> DESCRIPTION OF THE TASK:
The entries follow. Copy every line in which "odio" appears.

Segment Start: RECORDS

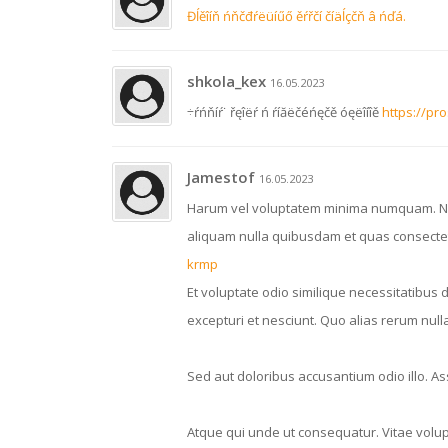
Đĺěîíň ńňčđŕëüíűő ěŕřčí číäĺçčň â ńďá.
shkola_kex
16.05.2023
÷ŕńňíŕ˙ řęîëŕ ń ŕíăëčéńęčě óęëîíîě
https://pr
Jamestof
16.05.2023
Harum vel voluptatem minima numquam. Nos
aliquam nulla quibusdam et quas consecte
krmp
Et voluptate odio similique necessitatibus
excepturi et nesciunt. Quo alias rerum nul
Sed aut doloribus accusantium odio illo. 
Atque qui unde ut consequatur. Vitae volupt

Segment End: RECORDS

> ANSWER SPACE:
Et voluptate odio similique necessitatibus
Sed aut doloribus accusantium odio illo. 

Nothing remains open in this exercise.